Arbeitszeugnis – verschlüsselte Formulierung/Geheimcodes oder übertriebenes Misstrauen?

Die Zeugnissprache ist ein sowohl für den Arbeitnehmer als auch für den Arbeitgeber ein unübersichtliches Feld. Unübersichtlich auch deshalb, weil der Gesetzgeber diesen Bereich nur sehr grob geregelt hat.
Nach § 109 Abs. 1 GewO hat der Arbeitnehmer bei Beendigung des Arbeitsverhältnisses Anspruch auf ein schriftliches Zeugnis. Das Zeugnis darf gemäß § 109 Abs. 2 Satz 2 GewO keine Formulierungen enthalten, die den Zweck haben, eine andere als aus der äußeren Form oder dem Wortlaut ersichtliche Aussage über den Arbeitnehmer zu treffen.
Vielfach versuchen Arbeitgeber diese Vorgaben durch „Geheimcodes“ zu unterlaufen. Auch wenn dies in der Praxis sicherlich häufig vorkommt, ist ein übertriebenes Misstrauen des Arbeitnehmers, insbesondere bei an sich guter Leistungsbeurteilung, nicht erfolgsversprechend, wie ein aktuelles BAG-Urteil (BAG, Urteil vom 15.11.2011, Az.: 9 AZR 386/10) zeigt.

Was war passiert?

Der Kläger (Arbeitnehmer) war in der Zeit vom 1. April 2004 bis zum 28. Februar 2007 als Mitarbeiter bei der Beklagten(Arbeitgeber) beschäftigt. Nach Beendigung des Arbeitsverhältnisses erteilte die Beklagte dem Arbeitnehmer ein Arbeitszeugnis mit insgesamt guter Leistungsbewertung.
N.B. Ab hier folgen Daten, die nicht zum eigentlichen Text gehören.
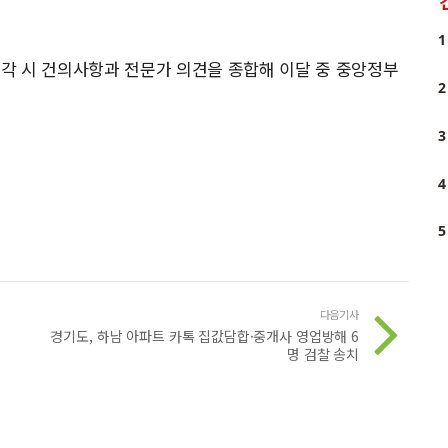
1
 각 시 건의사항과 전문가 의견을 종합해 이달 중 중앙정부
2
3
4
5
다음기사
발
경기도, 하남 아파트 카톡 집값담합·중개사 영업방해 6
명 검찰 송치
Das Zeugnis enthielt u .a. den Satz:

„Wir haben Herrn … als sehr interessierten und hochmotivierten Mitarbeiter kennen gelernt, der stets eine sehr hohe Einsatzbereitschaft zeigte.“

Mit seiner Klage wollte der Arbeitnehmer eine Änderung seines Zeugnisses vor dem Arbeitsgericht erzwingen. Er war der Ansicht, dass die Formulierung „kennen gelernt“ in der Berufswelt überwiegend negativ verstanden werde. Der Arbeitgeber bringe hierdurch verschlüsselt zum Ausdruck, dass gerade das Gegenteil der Aussage im Zeugnis zuträfe, der Arbeitnehmer also desinteressiert und unmotiviert gewesen sei.
Der Arbeitnehmer verlor den Prozess in allen Instanzen. Auch das Bundesarbeitsgericht war der Ansicht, dass die Formulierung „kennen gelernt“ kein unzulässiges Geheimzeichen ist. Aus Sicht eines objektiven Empfängerhorizonts erwecke die Formulierung nicht den Eindruck, dass der Arbeitgeber in Wahrheit das Gegenteil des Beschriebenen meine.
Zwar ist es durchaus ratsam, dass der Arbeitnehmer sein Arbeitszeugnis anwaltlich überprüfen lässt, da nicht jede vom Arbeitgeber gewählte Formulierung akzeptiert werden muss; das aktuelle Urteil des Bundesarbeitsgericht zeigt indes auch, dass nicht sämtliche Formulierungen auf die Goldwaage gelegt werden sollten, insbesondere wenn das Arbeitszeugnis insgesamt eine gute Leistungsbewertung enthält.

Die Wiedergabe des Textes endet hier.